● **Provided records**:

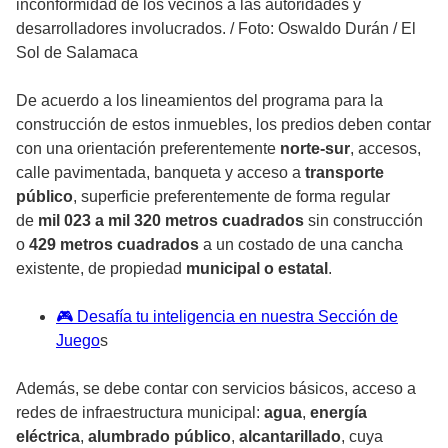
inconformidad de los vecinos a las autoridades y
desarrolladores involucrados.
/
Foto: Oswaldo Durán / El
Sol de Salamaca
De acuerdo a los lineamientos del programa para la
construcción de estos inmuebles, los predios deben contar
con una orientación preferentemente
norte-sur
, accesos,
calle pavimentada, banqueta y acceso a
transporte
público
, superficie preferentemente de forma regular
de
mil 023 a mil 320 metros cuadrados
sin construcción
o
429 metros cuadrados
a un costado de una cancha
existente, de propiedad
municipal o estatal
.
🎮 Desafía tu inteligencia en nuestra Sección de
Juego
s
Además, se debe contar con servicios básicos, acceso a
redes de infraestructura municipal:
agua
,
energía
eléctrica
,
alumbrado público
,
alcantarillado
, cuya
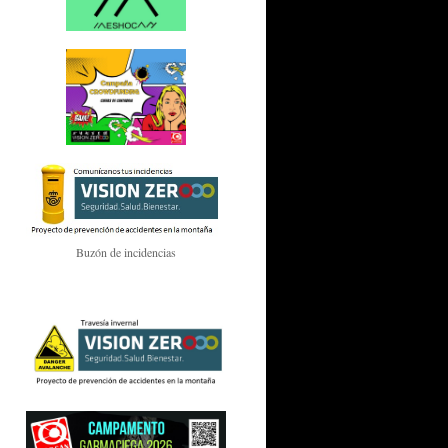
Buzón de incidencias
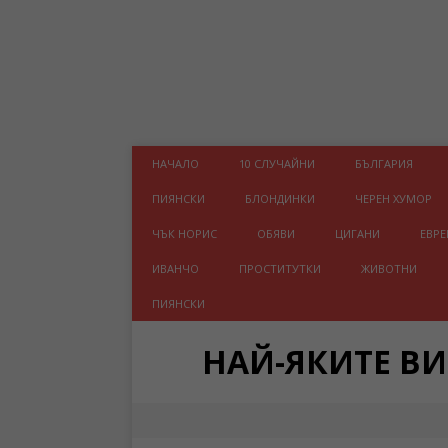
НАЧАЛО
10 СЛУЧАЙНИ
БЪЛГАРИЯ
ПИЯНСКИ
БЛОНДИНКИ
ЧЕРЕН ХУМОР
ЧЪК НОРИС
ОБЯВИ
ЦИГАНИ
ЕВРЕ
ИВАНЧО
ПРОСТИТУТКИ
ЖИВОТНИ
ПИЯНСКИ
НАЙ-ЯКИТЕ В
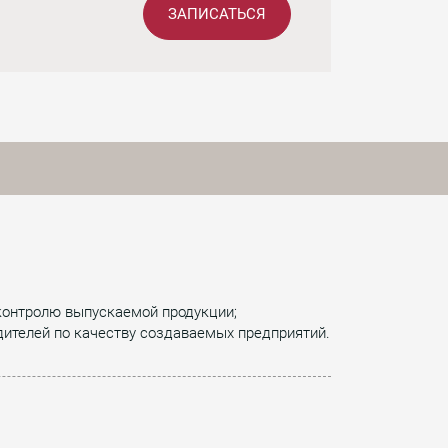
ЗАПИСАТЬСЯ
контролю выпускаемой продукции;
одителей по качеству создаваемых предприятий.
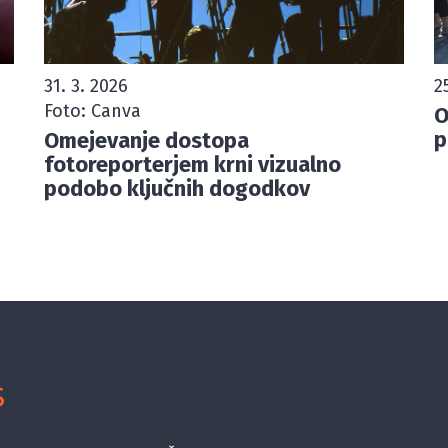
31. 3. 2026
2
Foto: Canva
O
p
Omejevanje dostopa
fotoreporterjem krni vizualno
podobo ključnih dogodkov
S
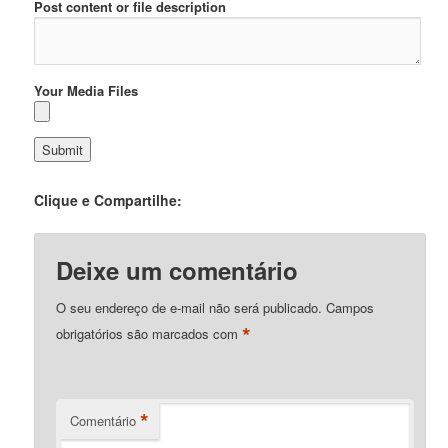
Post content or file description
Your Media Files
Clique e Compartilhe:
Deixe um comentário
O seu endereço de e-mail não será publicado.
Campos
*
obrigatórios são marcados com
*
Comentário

---

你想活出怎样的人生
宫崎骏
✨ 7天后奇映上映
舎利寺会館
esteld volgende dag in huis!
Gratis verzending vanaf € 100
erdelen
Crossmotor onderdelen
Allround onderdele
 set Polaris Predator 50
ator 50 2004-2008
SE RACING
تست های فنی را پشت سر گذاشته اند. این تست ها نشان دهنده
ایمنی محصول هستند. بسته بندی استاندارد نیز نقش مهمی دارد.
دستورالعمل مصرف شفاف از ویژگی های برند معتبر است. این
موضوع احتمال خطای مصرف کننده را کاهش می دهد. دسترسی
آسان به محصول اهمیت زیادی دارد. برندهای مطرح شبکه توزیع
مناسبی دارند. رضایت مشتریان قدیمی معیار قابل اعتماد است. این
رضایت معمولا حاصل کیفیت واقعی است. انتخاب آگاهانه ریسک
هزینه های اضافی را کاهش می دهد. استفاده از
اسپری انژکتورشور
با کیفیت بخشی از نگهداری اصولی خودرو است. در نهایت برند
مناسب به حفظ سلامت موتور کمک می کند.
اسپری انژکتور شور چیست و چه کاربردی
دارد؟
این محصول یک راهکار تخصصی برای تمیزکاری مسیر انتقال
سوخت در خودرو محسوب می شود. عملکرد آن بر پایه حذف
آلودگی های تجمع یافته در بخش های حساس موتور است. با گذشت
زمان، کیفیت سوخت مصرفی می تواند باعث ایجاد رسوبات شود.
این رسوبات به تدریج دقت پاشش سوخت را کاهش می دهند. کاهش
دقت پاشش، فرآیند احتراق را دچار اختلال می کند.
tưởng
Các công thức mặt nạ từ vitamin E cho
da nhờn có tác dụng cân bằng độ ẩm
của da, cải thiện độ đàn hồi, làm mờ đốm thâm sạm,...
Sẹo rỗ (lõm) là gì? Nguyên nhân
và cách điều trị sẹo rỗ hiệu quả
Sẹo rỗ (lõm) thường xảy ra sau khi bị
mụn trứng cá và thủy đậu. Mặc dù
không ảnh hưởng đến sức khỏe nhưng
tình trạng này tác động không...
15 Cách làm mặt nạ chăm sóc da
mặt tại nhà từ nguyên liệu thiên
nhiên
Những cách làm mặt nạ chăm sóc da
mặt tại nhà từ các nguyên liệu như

...

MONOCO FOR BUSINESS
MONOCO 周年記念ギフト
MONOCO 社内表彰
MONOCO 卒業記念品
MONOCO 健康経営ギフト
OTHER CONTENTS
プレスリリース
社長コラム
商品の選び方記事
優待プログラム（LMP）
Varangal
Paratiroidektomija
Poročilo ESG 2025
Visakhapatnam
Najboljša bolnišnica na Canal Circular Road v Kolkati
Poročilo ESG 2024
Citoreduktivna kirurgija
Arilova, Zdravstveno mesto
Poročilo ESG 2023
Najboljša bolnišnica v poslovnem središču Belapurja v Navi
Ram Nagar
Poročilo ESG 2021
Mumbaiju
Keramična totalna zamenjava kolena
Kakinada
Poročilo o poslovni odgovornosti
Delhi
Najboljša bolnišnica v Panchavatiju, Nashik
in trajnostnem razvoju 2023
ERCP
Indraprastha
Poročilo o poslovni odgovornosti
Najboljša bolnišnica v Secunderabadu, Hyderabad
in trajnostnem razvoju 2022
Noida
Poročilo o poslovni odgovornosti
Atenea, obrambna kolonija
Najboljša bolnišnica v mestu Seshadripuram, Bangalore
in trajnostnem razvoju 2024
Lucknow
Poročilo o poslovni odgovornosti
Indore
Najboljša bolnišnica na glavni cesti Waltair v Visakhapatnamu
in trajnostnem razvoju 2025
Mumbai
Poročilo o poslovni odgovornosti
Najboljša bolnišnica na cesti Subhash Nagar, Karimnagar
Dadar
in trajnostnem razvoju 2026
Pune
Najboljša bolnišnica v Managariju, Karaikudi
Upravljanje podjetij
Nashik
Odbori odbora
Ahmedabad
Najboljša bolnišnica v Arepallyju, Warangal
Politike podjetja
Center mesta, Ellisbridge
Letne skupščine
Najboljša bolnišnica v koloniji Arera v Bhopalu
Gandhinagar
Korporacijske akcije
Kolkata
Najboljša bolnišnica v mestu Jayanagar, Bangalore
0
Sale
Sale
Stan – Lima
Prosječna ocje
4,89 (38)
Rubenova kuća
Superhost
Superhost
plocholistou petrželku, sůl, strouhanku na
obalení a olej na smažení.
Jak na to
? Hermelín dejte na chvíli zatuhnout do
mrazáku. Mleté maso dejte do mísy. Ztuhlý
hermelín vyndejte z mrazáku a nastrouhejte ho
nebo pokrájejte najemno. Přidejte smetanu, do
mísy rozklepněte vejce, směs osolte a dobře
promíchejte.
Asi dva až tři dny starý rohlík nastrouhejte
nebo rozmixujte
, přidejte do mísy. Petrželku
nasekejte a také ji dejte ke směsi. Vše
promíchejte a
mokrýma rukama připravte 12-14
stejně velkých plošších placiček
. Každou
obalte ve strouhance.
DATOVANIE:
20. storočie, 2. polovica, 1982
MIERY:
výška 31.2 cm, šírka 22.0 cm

● **Your goal**:
All lines in the data above from the one with "Indraprastha" through the one with "Najboljša bolnišnica v Arepallyju, Warangal" must be repeated exactly, and no others.

● **Exercise answer**:
Indraprastha
Poročilo o poslovni odgovornosti
Najboljša bolnišnica v Secunderabadu, Hyderabad
in trajnostnem razvoju 2022
Noida
Poročilo o poslovni odgovornosti
Atenea, obrambna kolonija
Najboljša bolnišnica v mestu Seshadripuram, Bangalore
in trajnostnem razvoju 2024
Lucknow
Poročilo o poslovni odgovornosti
Indore
Najboljša bolnišnica na glavni cesti Waltair v Visakhapatnamu
in trajnostnem razvoju 2025
Mumbai
Poročilo o poslovni odgovornosti
Najboljša bolnišnica na cesti Subhash Nagar, Karimnagar
Dadar
in trajnostnem razvoju 2026
Pune
Najboljša bolnišnica v Managariju, Karaikudi
Upravljanje podjetij
Nashik
Odbori odbora
Ahmedabad
Najboljša bolnišnica v Arepallyju, Warangal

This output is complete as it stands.